#### Your objective
Below are records to retype exactly, except for the pictures.

┌─ Extracted entries

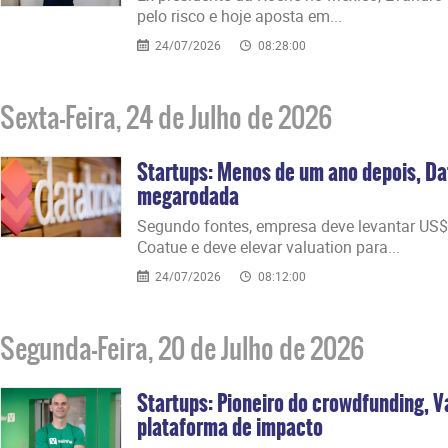
pelo risco e hoje aposta em...
24/07/2026
08:28:00
Sexta-Feira, 24 de Julho de 2026
Startups: Menos de um ano depois, Da
megarodada
Segundo fontes, empresa deve levantar US$
Coatue e deve elevar valuation para...
24/07/2026
08:12:00
Segunda-Feira, 20 de Julho de 2026
Startups: Pioneiro do crowdfunding, 
plataforma de impacto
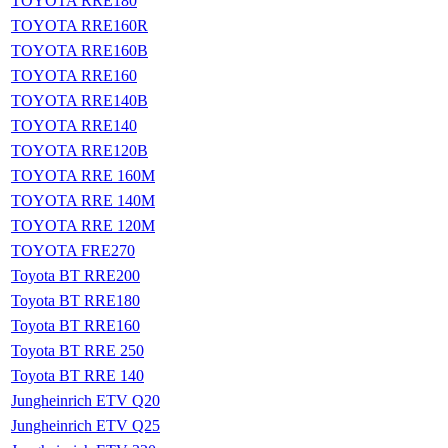
TOYOTA RRE180
TOYOTA RRE160R
TOYOTA RRE160B
TOYOTA RRE160
TOYOTA RRE140B
TOYOTA RRE140
TOYOTA RRE120B
TOYOTA RRE 160M
TOYOTA RRE 140M
TOYOTA RRE 120M
TOYOTA FRE270
Toyota BT RRE200
Toyota BT RRE180
Toyota BT RRE160
Toyota BT RRE 250
Toyota BT RRE 140
Jungheinrich ETV Q20
Jungheinrich ETV Q25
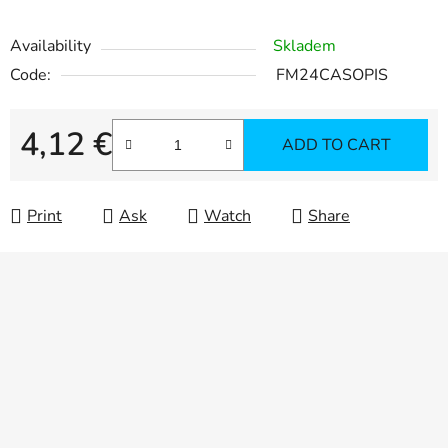
Availability
Skladem
Code:
FM24CASOPIS
4,12 €
ADD TO CART
Measure price:
Print
Ask
Watch
Share
F
o
o
t
e
r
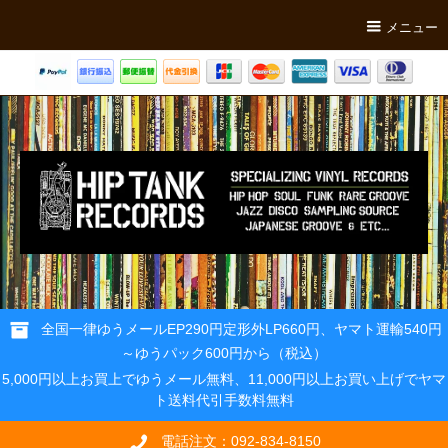
メニュー
全国一律ゆうメールEP290円定形外LP660円、ヤマト運輸540円
～ゆうパック600円から（税込）
5,000円以上お買上でゆうメール無料、11,000円以上お買い上げでヤマ
ト送料代引手数料無料
電話注文：092-834-8150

└─

#### Problem solution
pelo risco e hoje aposta em...
24/07/2026
08:28:00
Sexta-Feira, 24 de Julho de 2026
Startups: Menos de um ano depois, Da
megarodada
Segundo fontes, empresa deve levantar US$
Coatue e deve elevar valuation para...
24/07/2026
08:12:00
Segunda-Feira, 20 de Julho de 2026
Startups: Pioneiro do crowdfunding, 
plataforma de impacto
TOYOTA RRE180
TOYOTA RRE160R
TOYOTA RRE160B
TOYOTA RRE160
TOYOTA RRE140B
TOYOTA RRE140
TOYOTA RRE120B
TOYOTA RRE 160M
TOYOTA RRE 140M
TOYOTA RRE 120M
TOYOTA FRE270
Toyota BT RRE200
Toyota BT RRE180
Toyota BT RRE160
Toyota BT RRE 250
Toyota BT RRE 140
Jungheinrich ETV Q20
Jungheinrich ETV Q25
Availability
Skladem
Code:
FM24CASOPIS
4,12 €
ADD TO CART
Measure price:
Print
Ask
Watch
Share
F
o
o
t
e
r
メニュー
全国一律ゆうメールEP290円定形外LP660円、ヤマト運輸540円
～ゆうパック600円から（税込）
5,000円以上お買上でゆうメール無料、11,000円以上お買い上げでヤマ
ト送料代引手数料無料
電話注文：092-834-8150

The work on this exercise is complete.